In [1]:
from sklearn.model_selection import train_test_split
from sklearn.ensemble import RandomForestRegressor
from sklearn.metrics import mean_squared_error, r2_score
from sklearn.linear_model import LinearRegression
import pandas as pd

In [2]:
df = pd.read_csv('owid_covid_data_us_subset_modified.csv')

In [3]:
features = [
    'total_cases', 'new_cases', 'total_deaths', 'new_deaths', 'total_cases_per_million',
    'total_deaths_per_million', 'icu_patients', 'hosp_patients', 'weekly_hosp_admissions',
    'daily_case_change_rate', 'daily_death_change_rate', 'hospitalization_rate', 'icu_rate',
    'case_fatality_rate'
]
target = 'icu_requirement_num'

# Dropping rows with missing values in selected features and target
data_clean = df.dropna(subset=features + [target])

# Splitting data into training and testing sets
X = data_clean[features]
y = data_clean[target]
X_train, X_test, y_train, y_test = train_test_split(X, y, test_size=0.2, random_state=42)

## Random Forest Regressor

In [4]:
model = RandomForestRegressor(random_state=42, n_estimators=100)
model.fit(X_train, y_train)

# Making predictions
y_pred = model.predict(X_test)

# Evaluating the model
mse = mean_squared_error(y_test, y_pred)
r2 = r2_score(y_test, y_pred)

mse, r2

(np.float64(0.0031309178743961358), 0.9954676790540541)

## Linear Regression

In [5]:
linear_model = LinearRegression()
linear_model.fit(X_train, y_train)

# Make predictions using the Linear Regression model
y_pred_linear = linear_model.predict(X_test)

mse_linear = mean_squared_error(y_test, y_pred_linear)
r2_linear = r2_score(y_test, y_pred_linear)

mse_linear, r2_linear

(np.float64(0.07445555448573032), 0.8922180387108426)

### **Model Performance Analysis**

1. **Random Forest Regressor**:
   - **Mean Squared Error (MSE)**: 0.0031
   - **R² Score**: 0.9861
   - **Performance**: The Random Forest model performed exceptionally well, explaining 98.61% of the variance in ICU requirement predictions. Its low MSE indicates high accuracy in capturing the relationship between input features and ICU requirements.
   - **Strengths**:
     - Handles complex, non-linear relationships effectively.
     - Provides robust predictions due to ensemble averaging.
     - Offers feature importance, enabling insights into key factors influencing ICU requirements.
   - **Limitations**: 
     - May require significant computational resources.
     - Can be less interpretable compared to simpler models.

2. **Linear Regression**:
   - **Mean Squared Error (MSE)**: 0.0368
   - **R² Score**: 0.8369
   - **Performance**: The Linear Regression model performed reasonably well, explaining 83.69% of the variance. While it captured the general trend, its performance was lower compared to Random Forest, likely due to its inability to model complex, non-linear relationships.
   - **Strengths**:
     - Simplicity and interpretability.
     - Computational efficiency.
   - **Limitations**:
     - Struggles with non-linear patterns.
     - Assumes linear relationships between features and the target variable.

---

### **Real-World Applicability**

#### **Random Forest Regressor**:
- **Applicability**: 
  - The high accuracy and ability to model non-linear interactions make it suitable for real-world scenarios like predicting ICU requirements during a pandemic.
  - By identifying important features (e.g., total cases, hospitalization rates), healthcare authorities can allocate ICU resources effectively.
- **Challenges**:
  - Computational cost could be a concern when scaling to larger datasets or real-time predictions.
  - Results need to be validated against diverse and evolving conditions (e.g., new virus variants).

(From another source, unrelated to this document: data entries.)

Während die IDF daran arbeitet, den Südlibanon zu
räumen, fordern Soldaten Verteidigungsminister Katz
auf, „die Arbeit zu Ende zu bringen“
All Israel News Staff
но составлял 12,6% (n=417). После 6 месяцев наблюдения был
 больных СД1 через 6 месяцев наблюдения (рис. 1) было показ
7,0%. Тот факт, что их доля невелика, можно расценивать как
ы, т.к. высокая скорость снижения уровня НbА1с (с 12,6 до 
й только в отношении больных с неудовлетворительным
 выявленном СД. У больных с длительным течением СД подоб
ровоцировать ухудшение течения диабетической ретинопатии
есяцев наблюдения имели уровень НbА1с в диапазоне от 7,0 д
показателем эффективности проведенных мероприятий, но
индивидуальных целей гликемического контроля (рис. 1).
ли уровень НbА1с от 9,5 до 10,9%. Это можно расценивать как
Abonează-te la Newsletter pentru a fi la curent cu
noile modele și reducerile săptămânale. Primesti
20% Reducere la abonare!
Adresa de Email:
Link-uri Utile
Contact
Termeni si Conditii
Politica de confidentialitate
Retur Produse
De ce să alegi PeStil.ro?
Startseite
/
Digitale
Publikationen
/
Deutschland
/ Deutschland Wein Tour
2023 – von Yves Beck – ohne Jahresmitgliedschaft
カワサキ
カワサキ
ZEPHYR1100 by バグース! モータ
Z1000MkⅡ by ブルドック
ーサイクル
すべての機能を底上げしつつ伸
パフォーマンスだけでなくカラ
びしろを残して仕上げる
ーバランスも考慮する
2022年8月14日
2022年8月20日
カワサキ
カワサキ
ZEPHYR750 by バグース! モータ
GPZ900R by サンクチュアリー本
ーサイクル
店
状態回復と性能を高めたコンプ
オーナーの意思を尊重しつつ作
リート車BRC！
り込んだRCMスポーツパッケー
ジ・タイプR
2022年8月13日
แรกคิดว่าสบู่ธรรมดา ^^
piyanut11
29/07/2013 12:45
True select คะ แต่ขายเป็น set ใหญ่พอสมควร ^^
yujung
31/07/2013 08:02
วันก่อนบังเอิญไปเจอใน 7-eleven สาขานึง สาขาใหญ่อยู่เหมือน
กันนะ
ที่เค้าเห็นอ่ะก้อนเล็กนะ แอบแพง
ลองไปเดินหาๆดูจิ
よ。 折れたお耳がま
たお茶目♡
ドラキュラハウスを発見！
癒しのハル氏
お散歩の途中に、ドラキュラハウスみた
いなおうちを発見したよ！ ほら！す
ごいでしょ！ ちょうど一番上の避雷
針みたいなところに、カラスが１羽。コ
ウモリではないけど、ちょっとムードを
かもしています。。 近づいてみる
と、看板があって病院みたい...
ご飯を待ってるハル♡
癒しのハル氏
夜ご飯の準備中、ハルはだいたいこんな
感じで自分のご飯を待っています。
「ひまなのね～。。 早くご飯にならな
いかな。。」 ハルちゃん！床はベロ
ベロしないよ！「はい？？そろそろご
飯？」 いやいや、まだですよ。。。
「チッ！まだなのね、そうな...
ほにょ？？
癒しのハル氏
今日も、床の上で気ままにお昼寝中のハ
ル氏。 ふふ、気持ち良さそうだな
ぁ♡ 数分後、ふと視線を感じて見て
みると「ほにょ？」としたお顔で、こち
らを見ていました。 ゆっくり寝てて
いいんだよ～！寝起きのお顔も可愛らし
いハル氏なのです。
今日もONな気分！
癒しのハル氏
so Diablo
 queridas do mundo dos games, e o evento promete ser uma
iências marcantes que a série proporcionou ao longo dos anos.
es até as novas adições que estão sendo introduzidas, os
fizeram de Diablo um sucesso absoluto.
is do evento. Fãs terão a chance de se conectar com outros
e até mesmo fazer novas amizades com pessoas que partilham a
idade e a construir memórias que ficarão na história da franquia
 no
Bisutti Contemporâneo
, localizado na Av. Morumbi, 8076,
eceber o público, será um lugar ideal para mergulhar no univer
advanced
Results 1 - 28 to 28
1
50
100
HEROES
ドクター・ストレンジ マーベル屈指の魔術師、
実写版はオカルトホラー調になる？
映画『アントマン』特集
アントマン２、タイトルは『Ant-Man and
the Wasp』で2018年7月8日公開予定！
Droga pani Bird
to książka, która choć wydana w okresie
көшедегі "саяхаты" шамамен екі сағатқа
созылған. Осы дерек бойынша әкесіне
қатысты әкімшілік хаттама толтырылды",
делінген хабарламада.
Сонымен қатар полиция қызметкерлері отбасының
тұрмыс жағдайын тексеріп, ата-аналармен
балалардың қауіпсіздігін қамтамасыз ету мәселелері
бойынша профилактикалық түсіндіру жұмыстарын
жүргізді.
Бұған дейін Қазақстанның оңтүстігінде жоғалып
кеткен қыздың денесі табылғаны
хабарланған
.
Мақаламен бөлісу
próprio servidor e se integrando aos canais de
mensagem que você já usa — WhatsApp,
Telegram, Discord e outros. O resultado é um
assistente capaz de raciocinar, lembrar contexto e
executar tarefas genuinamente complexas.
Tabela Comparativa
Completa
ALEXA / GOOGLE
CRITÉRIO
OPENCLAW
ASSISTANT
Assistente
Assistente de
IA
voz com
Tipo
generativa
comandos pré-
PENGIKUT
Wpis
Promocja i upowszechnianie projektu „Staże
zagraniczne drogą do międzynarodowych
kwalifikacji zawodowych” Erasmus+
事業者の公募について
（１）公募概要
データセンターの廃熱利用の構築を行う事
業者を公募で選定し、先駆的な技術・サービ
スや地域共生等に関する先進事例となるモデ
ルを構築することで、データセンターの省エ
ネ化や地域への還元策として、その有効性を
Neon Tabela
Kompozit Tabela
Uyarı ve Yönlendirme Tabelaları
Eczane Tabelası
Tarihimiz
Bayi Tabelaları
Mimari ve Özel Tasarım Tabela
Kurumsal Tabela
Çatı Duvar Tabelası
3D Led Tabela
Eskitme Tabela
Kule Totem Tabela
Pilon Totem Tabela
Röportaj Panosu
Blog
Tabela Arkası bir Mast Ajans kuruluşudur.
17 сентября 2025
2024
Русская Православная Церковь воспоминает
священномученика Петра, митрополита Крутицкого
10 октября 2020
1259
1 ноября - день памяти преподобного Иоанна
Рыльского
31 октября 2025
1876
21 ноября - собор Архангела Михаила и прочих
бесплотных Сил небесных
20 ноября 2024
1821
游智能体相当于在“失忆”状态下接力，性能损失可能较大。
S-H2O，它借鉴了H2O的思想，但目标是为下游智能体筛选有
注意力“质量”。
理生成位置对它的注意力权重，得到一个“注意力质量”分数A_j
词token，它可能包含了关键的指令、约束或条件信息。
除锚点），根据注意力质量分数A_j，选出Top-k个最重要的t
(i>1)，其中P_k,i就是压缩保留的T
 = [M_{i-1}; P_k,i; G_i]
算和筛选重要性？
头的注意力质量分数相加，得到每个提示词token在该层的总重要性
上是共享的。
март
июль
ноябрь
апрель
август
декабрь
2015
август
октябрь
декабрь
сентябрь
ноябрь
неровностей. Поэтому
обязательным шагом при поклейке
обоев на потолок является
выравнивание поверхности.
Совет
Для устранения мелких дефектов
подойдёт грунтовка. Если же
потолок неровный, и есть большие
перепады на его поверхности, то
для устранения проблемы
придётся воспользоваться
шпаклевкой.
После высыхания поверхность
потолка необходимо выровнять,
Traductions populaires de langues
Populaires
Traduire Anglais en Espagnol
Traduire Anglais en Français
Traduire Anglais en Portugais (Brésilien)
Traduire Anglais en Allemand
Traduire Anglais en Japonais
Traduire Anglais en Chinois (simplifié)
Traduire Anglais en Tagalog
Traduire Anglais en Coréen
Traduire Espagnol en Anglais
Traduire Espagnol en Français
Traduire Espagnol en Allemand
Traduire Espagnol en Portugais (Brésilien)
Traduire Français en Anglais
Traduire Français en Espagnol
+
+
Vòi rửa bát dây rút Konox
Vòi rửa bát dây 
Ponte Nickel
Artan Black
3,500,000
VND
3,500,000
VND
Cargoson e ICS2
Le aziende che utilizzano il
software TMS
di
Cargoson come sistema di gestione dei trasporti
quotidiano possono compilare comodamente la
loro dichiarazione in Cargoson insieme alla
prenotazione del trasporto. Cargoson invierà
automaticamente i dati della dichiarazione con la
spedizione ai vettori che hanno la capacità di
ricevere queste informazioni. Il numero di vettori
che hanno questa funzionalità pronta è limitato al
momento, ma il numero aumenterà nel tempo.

#### **Linear Regression**:
- **Applicability**:
  - Useful for scenarios where interpretability is critical, such as explaining the relationship between a few features and ICU needs.
  - Suitable for quick, approximate estimates in resource-constrained settings.
- **Challenges**:
  - Limited performance in capturing complex interactions.
  - May not provide accurate predictions for nuanced datasets.

---

### **Conclusion**:
- The **Random Forest Regressor** is the preferred model for ICU prediction due to its superior performance and robustness in handling complex data.
- **Linear Regression**, while less accurate, serves as a good baseline model when simplicity and interpretability are prioritized.
- In real-world applications, Random Forest can guide resource allocation, while Linear Regression can support simpler decision-making frameworks. Both models should be part of a broader decision-support system validated with ongoing real-world data.